Send back all the data below, exactly as given.
*** Begin section ***
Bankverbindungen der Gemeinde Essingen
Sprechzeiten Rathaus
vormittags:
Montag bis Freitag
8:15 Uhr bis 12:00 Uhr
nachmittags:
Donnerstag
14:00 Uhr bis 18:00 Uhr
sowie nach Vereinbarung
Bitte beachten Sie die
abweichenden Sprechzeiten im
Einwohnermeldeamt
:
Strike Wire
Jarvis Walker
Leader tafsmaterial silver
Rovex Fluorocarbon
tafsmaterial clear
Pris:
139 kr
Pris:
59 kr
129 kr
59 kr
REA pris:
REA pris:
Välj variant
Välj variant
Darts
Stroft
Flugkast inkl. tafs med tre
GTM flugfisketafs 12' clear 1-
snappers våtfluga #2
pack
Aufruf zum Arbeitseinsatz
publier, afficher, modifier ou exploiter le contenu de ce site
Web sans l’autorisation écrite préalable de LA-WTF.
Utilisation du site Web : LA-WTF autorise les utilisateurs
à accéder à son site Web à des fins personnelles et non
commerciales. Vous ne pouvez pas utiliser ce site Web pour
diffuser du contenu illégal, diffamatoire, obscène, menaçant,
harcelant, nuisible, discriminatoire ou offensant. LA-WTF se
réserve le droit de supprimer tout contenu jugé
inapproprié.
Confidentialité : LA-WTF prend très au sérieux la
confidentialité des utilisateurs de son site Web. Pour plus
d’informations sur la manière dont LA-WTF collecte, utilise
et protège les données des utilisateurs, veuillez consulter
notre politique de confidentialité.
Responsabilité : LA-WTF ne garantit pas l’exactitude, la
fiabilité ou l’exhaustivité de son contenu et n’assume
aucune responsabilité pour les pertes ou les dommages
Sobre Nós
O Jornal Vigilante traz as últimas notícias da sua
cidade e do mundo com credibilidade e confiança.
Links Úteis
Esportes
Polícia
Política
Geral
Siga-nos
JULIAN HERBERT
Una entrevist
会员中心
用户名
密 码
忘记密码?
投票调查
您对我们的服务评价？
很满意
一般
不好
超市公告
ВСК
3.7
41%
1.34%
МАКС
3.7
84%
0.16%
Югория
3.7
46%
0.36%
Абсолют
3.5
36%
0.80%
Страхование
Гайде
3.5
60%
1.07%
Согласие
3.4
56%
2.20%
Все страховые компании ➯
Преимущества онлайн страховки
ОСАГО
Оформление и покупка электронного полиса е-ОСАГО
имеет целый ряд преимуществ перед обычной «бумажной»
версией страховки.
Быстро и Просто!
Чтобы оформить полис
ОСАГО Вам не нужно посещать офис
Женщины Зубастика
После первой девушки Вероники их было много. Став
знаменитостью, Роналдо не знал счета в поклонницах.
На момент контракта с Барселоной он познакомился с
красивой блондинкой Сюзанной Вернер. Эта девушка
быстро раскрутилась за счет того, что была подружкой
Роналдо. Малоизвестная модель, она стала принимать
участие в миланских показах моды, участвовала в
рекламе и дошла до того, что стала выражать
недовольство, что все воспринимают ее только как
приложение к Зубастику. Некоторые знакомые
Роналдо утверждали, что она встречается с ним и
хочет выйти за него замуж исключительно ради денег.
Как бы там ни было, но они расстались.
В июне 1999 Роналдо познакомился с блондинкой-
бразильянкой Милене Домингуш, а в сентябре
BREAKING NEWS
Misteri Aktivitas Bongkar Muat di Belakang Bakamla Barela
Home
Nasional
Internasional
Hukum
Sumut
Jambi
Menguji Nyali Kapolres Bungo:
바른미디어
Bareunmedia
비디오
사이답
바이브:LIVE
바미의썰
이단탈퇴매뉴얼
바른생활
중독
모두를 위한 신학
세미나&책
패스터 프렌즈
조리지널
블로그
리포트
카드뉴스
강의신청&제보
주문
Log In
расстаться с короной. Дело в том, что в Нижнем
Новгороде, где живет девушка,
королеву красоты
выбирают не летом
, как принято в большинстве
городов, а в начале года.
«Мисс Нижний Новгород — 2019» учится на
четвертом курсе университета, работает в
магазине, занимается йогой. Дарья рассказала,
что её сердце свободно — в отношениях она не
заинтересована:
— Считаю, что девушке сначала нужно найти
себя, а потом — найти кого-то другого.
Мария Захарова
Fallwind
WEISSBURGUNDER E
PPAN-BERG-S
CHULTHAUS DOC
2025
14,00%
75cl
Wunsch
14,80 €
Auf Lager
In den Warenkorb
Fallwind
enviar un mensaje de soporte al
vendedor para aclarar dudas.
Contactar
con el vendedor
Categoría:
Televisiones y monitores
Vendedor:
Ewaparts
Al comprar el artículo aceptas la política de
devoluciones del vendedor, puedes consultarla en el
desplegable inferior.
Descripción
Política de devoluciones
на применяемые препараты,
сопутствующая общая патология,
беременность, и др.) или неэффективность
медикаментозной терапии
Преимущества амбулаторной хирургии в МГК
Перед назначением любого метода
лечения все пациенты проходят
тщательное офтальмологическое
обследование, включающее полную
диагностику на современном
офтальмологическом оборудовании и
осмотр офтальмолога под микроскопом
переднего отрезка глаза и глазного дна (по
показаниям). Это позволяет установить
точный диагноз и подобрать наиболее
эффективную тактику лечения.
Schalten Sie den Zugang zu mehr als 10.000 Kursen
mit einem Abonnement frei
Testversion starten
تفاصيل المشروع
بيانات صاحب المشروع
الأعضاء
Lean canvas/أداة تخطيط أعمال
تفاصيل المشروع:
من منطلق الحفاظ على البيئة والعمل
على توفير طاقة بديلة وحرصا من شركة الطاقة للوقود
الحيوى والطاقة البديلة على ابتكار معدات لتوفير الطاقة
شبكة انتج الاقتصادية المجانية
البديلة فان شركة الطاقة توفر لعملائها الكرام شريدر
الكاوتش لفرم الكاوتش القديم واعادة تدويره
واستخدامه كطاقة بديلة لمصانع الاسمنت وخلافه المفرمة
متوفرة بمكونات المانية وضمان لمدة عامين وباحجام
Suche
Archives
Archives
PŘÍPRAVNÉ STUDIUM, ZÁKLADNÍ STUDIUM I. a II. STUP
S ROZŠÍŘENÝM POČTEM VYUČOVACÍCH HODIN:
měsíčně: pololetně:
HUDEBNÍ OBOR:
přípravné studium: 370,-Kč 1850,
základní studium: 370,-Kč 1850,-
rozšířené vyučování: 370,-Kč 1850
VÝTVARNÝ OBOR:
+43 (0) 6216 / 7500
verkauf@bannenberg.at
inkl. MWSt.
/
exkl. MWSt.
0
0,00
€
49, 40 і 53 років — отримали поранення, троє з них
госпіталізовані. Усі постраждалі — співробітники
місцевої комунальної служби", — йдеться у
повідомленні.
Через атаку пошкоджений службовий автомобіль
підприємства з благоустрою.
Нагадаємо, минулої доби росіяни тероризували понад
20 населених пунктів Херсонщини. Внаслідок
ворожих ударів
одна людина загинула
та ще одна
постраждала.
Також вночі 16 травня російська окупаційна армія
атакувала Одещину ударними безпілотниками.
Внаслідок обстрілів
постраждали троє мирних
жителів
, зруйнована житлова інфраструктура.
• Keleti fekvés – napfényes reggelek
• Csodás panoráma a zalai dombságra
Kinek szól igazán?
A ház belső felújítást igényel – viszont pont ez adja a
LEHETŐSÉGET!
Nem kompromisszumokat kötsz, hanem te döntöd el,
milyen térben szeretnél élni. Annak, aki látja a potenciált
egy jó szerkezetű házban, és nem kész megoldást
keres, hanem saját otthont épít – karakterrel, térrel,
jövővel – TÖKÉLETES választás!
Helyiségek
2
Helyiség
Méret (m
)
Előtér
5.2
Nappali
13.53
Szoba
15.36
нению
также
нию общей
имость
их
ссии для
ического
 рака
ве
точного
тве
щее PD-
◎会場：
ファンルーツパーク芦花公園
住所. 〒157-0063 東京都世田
*** End section ***
▶ [EXERCISE RESPONSE]:
Bankverbindungen der Gemeinde Essingen
Sprechzeiten Rathaus
vormittags:
Montag bis Freitag
8:15 Uhr bis 12:00 Uhr
nachmittags:
Donnerstag
14:00 Uhr bis 18:00 Uhr
sowie nach Vereinbarung
Bitte beachten Sie die
abweichenden Sprechzeiten im
Einwohnermeldeamt
:
Strike Wire
Jarvis Walker
Leader tafsmaterial silver
Rovex Fluorocarbon
tafsmaterial clear
Pris:
139 kr
Pris:
59 kr
129 kr
59 kr
REA pris:
REA pris:
Välj variant
Välj variant
Darts
Stroft
Flugkast inkl. tafs med tre
GTM flugfisketafs 12' clear 1-
snappers våtfluga #2
pack
Aufruf zum Arbeitseinsatz
publier, afficher, modifier ou exploiter le contenu de ce site
Web sans l’autorisation écrite préalable de LA-WTF.
Utilisation du site Web : LA-WTF autorise les utilisateurs
à accéder à son site Web à des fins personnelles et non
commerciales. Vous ne pouvez pas utiliser ce site Web pour
diffuser du contenu illégal, diffamatoire, obscène, menaçant,
harcelant, nuisible, discriminatoire ou offensant. LA-WTF se
réserve le droit de supprimer tout contenu jugé
inapproprié.
Confidentialité : LA-WTF prend très au sérieux la
confidentialité des utilisateurs de son site Web. Pour plus
d’informations sur la manière dont LA-WTF collecte, utilise
et protège les données des utilisateurs, veuillez consulter
notre politique de confidentialité.
Responsabilité : LA-WTF ne garantit pas l’exactitude, la
fiabilité ou l’exhaustivité de son contenu et n’assume
aucune responsabilité pour les pertes ou les dommages
Sobre Nós
O Jornal Vigilante traz as últimas notícias da sua
cidade e do mundo com credibilidade e confiança.
Links Úteis
Esportes
Polícia
Política
Geral
Siga-nos
JULIAN HERBERT
Una entrevist
会员中心
用户名
密 码
忘记密码?
投票调查
您对我们的服务评价？
很满意
一般
不好
超市公告
ВСК
3.7
41%
1.34%
МАКС
3.7
84%
0.16%
Югория
3.7
46%
0.36%
Абсолют
3.5
36%
0.80%
Страхование
Гайде
3.5
60%
1.07%
Согласие
3.4
56%
2.20%
Все страховые компании ➯
Преимущества онлайн страховки
ОСАГО
Оформление и покупка электронного полиса е-ОСАГО
имеет целый ряд преимуществ перед обычной «бумажной»
версией страховки.
Быстро и Просто!
Чтобы оформить полис
ОСАГО Вам не нужно посещать офис
Женщины Зубастика
После первой девушки Вероники их было много. Став
знаменитостью, Роналдо не знал счета в поклонницах.
На момент контракта с Барселоной он познакомился с
красивой блондинкой Сюзанной Вернер. Эта девушка
быстро раскрутилась за счет того, что была подружкой
Роналдо. Малоизвестная модель, она стала принимать
участие в миланских показах моды, участвовала в
рекламе и дошла до того, что стала выражать
недовольство, что все воспринимают ее только как
приложение к Зубастику. Некоторые знакомые
Роналдо утверждали, что она встречается с ним и
хочет выйти за него замуж исключительно ради денег.
Как бы там ни было, но они расстались.
В июне 1999 Роналдо познакомился с блондинкой-
бразильянкой Милене Домингуш, а в сентябре
BREAKING NEWS
Misteri Aktivitas Bongkar Muat di Belakang Bakamla Barela
Home
Nasional
Internasional
Hukum
Sumut
Jambi
Menguji Nyali Kapolres Bungo:
바른미디어
Bareunmedia
비디오
사이답
바이브:LIVE
바미의썰
이단탈퇴매뉴얼
바른생활
중독
모두를 위한 신학
세미나&책
패스터 프렌즈
조리지널
블로그
리포트
카드뉴스
강의신청&제보
주문
Log In
расстаться с короной. Дело в том, что в Нижнем
Новгороде, где живет девушка,
королеву красоты
выбирают не летом
, как принято в большинстве
городов, а в начале года.
«Мисс Нижний Новгород — 2019» учится на
четвертом курсе университета, работает в
магазине, занимается йогой. Дарья рассказала,
что её сердце свободно — в отношениях она не
заинтересована:
— Считаю, что девушке сначала нужно найти
себя, а потом — найти кого-то другого.
Мария Захарова
Fallwind
WEISSBURGUNDER E
PPAN-BERG-S
CHULTHAUS DOC
2025
14,00%
75cl
Wunsch
14,80 €
Auf Lager
In den Warenkorb
Fallwind
enviar un mensaje de soporte al
vendedor para aclarar dudas.
Contactar
con el vendedor
Categoría:
Televisiones y monitores
Vendedor:
Ewaparts
Al comprar el artículo aceptas la política de
devoluciones del vendedor, puedes consultarla en el
desplegable inferior.
Descripción
Política de devoluciones
на применяемые препараты,
сопутствующая общая патология,
беременность, и др.) или неэффективность
медикаментозной терапии
Преимущества амбулаторной хирургии в МГК
Перед назначением любого метода
лечения все пациенты проходят
тщательное офтальмологическое
обследование, включающее полную
диагностику на современном
офтальмологическом оборудовании и
осмотр офтальмолога под микроскопом
переднего отрезка глаза и глазного дна (по
показаниям). Это позволяет установить
точный диагноз и подобрать наиболее
эффективную тактику лечения.
Schalten Sie den Zugang zu mehr als 10.000 Kursen
mit einem Abonnement frei
Testversion starten
تفاصيل المشروع
بيانات صاحب المشروع
الأعضاء
Lean canvas/أداة تخطيط أعمال
تفاصيل المشروع:
من منطلق الحفاظ على البيئة والعمل
على توفير طاقة بديلة وحرصا من شركة الطاقة للوقود
الحيوى والطاقة البديلة على ابتكار معدات لتوفير الطاقة
شبكة انتج الاقتصادية المجانية
البديلة فان شركة الطاقة توفر لعملائها الكرام شريدر
الكاوتش لفرم الكاوتش القديم واعادة تدويره
واستخدامه كطاقة بديلة لمصانع الاسمنت وخلافه المفرمة
متوفرة بمكونات المانية وضمان لمدة عامين وباحجام
Suche
Archives
Archives
PŘÍPRAVNÉ STUDIUM, ZÁKLADNÍ STUDIUM I. a II. STUP
S ROZŠÍŘENÝM POČTEM VYUČOVACÍCH HODIN:
měsíčně: pololetně:
HUDEBNÍ OBOR:
přípravné studium: 370,-Kč 1850,
základní studium: 370,-Kč 1850,-
rozšířené vyučování: 370,-Kč 1850
VÝTVARNÝ OBOR:
+43 (0) 6216 / 7500
verkauf@bannenberg.at
inkl. MWSt.
/
exkl. MWSt.
0
0,00
€
49, 40 і 53 років — отримали поранення, троє з них
госпіталізовані. Усі постраждалі — співробітники
місцевої комунальної служби", — йдеться у
повідомленні.
Через атаку пошкоджений службовий автомобіль
підприємства з благоустрою.
Нагадаємо, минулої доби росіяни тероризували понад
20 населених пунктів Херсонщини. Внаслідок
ворожих ударів
одна людина загинула
та ще одна
постраждала.
Також вночі 16 травня російська окупаційна армія
атакувала Одещину ударними безпілотниками.
Внаслідок обстрілів
постраждали троє мирних
жителів
, зруйнована житлова інфраструктура.
• Keleti fekvés – napfényes reggelek
• Csodás panoráma a zalai dombságra
Kinek szól igazán?
A ház belső felújítást igényel – viszont pont ez adja a
LEHETŐSÉGET!
Nem kompromisszumokat kötsz, hanem te döntöd el,
milyen térben szeretnél élni. Annak, aki látja a potenciált
egy jó szerkezetű házban, és nem kész megoldást
keres, hanem saját otthont épít – karakterrel, térrel,
jövővel – TÖKÉLETES választás!
Helyiségek
2
Helyiség
Méret (m
)
Előtér
5.2
Nappali
13.53
Szoba
15.36
нению
также
нию общей
имость
их
ссии для
ического
 рака
ве
точного
тве
щее PD-
◎会場：
ファンルーツパーク芦花公園
住所. 〒157-0063 東京都世田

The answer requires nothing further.